Temple-Morris makes the promotional material and trailers that fill in the bits between the DJs and the records on the reborn biggest pop station in Britain, and is part of the influx of people, and more importantly the new mood, at the bit of the BBC that a year ago seemed to be haemorrhaging confidence at about the rate that it was losing audiences.

Conventional wisdom has it that Chris Evans is putting on nice new numbers with his morning show and that that will flop over into a brighter future for the whole station. Certainly, Evans's compelling inanity suits Eddy and the target audience. "Chris is great," Temple-Morris says, "but then I share his lavatorial sense of humour."

He is delighted with his input to Evans's show, which includes nonsense about only "very big ones" - traffic jams, that is - getting into the bulletins, and a good deal of heavy breathing.

But Evans's success is in the image of the big-name approach of the old Radio 1. Something else is at work. The new Radio 1 is entirely at home with a present burst of creativity and verve in the pop world, and was strikingly on show last weekend. "We broadcast 21 hours of material from Glastonbury," says Temple-Morris. "We really made bands like Oasis and Tricky, and no other radio station could have done that."

Radio 1 plays far more records than any other pop station - about 1,200 different songs a week. Its weekend dance programmes are fashionable listening, and even during the day there is some adventurous music. We seem to be at one of those happy junctures when British youth doesn't have to tell the difference between "commercial" and "alternative" music.

As the personification of the new spirit, Temple-Morris might seem to have an odd pedigree. His father is Peter Temple-Morris, Tory MP for Leominster, in Herefordshire, and his mother is from one of the oldest traceable families in Iran. Educated at Malvern, Temple-Morris junior does not bother to downspeak. In fact there is nothing of the Drabbie about him at all. After years in bands in London, he returned to the sticks to transform the jingledom of BBC Hereford and Worcester until a Guardian ad alerted him to the job of his dreams.

A fan in his county days of Harley-Davidsons, he now rides a vast black Yamaha with "Choose Death" as its logo.

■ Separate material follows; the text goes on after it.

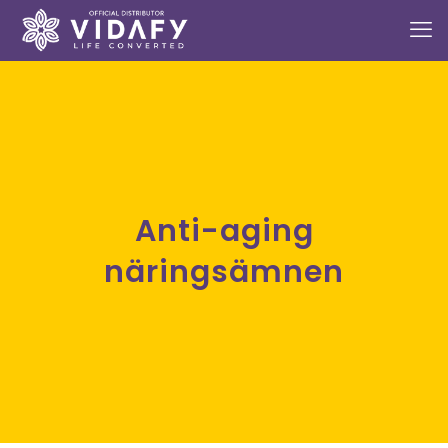
Anti-aging
näringsämnen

The message is a signal of Eddy's loyalty to his brother "Boz", marketing director of Death cigarettes, whose battle with HM Customs and Excise will be continued in the Appeal Court next week.

That their father is as cool as his boys was demonstrated earlier in the year when tabloids fingered Eddy as the man behind Norman Sphincter, a backside which had been featuring on Channel 4's World Of Wonder. For a lark, Temple-Morris had run up a video of his backside made up as Loyd Grossman. "I did it on the draining board of the kitchen, surrounded by vegetables and cooking utensils," says the contented purveyor of egregious bad taste.

Takeover TV heard of it and invited Temple-Morris to extend his rear- end's repertoire to presenting a show. "I did Sean Connery as Bond, and Terry Christian," he says. The papers rang the MP, hoping for embarrassment or outrage. But Temple-Morris pere pronounced himself mildly amused.

At 30, Temple-Morris is entering the decade during which being interested in the pop end of the rock music business can look silly. With luck, the quality of the stuff pouring out of the clubs should put off the moment when he ought to be schmoozing the controller of Radio 2.

The post-punk, post-reggae stuff filling the Radio 1 airwaves bids well to appeal to blokes hanging off scaffolding as well as to bright A-level students (not that they are mutually exclusive). As Scott Peiring, at 40 a veteran record-plugger anxious to get bands on Radio 1's playlist, says: "People like me can only appreciate it - never be a part of it."

In the poster, Temple-Morris is trying to persuade a DJ that his favourite band is likely to be as big as Elastica. Which would he nominate as the next big success? "Garbage," he says, "Except they'll be bigger." Hope it's not in your dreams, Eddy.